Stored data entries
--- START ---

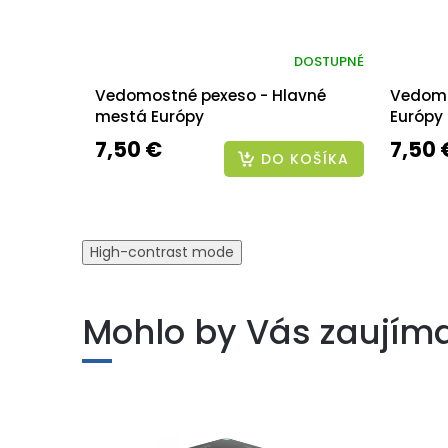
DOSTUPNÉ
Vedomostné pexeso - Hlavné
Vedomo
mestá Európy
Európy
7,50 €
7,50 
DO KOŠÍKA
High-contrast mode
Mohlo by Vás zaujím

--- END ---
--- START ---

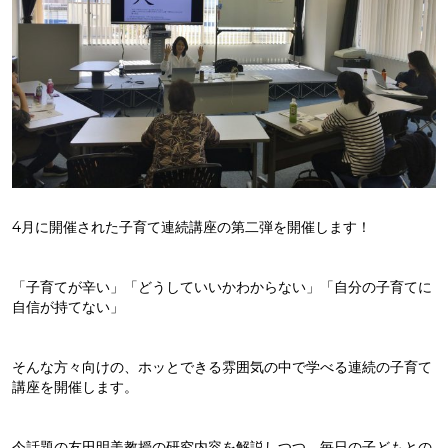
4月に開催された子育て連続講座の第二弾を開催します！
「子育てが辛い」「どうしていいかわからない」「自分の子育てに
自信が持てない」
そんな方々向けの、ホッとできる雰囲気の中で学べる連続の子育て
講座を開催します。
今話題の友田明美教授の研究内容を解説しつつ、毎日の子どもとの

--- END ---
--- START ---

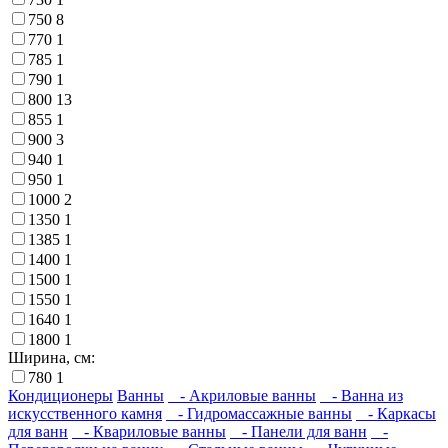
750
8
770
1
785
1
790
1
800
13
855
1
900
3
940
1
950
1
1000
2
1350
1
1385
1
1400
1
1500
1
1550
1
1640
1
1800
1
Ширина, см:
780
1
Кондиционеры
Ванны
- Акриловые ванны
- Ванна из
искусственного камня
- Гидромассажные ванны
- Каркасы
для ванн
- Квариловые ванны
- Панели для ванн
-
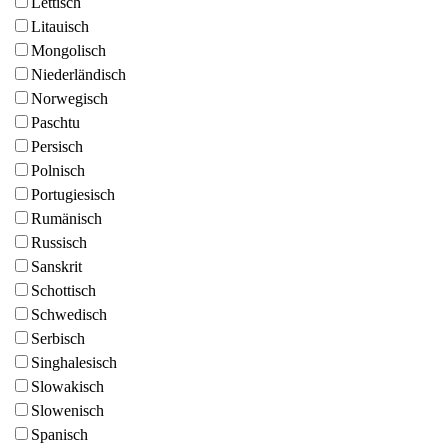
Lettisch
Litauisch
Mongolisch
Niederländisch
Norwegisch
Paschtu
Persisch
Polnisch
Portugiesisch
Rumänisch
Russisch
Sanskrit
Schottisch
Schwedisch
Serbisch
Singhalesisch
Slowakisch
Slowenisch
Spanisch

--- END ---

§ Try it
Start with the line above that contains "mestá Európy" and end with the line that contains "Mohlo by Vás zaujím". Write out those lines exactly, and only those.

§ Exercise result
mestá Európy
Európy
7,50 €
7,50 
DO KOŠÍKA
High-contrast mode
Mohlo by Vás zaujím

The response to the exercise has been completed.